INFORMATION GIVEN:
....

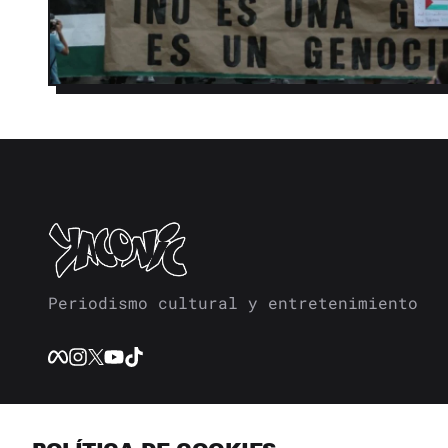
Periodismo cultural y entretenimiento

....

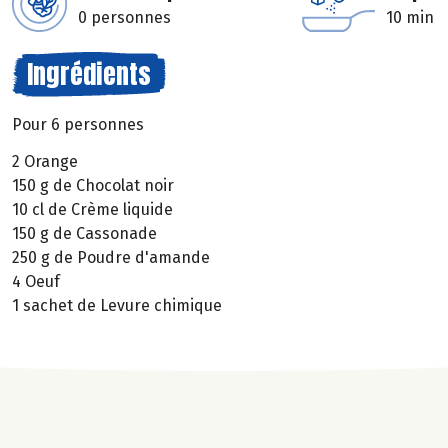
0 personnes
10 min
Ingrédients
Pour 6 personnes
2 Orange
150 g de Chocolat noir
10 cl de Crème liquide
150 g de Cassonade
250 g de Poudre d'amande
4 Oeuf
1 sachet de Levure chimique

....

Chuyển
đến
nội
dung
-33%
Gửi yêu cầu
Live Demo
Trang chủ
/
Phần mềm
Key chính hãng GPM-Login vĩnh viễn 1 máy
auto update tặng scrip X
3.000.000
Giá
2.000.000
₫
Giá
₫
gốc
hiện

....

WORK TO BE COMPLETED: What you give back should be exactly the lines of the data above from the line with "150 g de Chocolat noir" through the line with "1 sachet de Levure chimique", both of those included, and nothing more.

COMPLETED EXERCISE:
150 g de Chocolat noir
10 cl de Crème liquide
150 g de Cassonade
250 g de Poudre d'amande
4 Oeuf
1 sachet de Levure chimique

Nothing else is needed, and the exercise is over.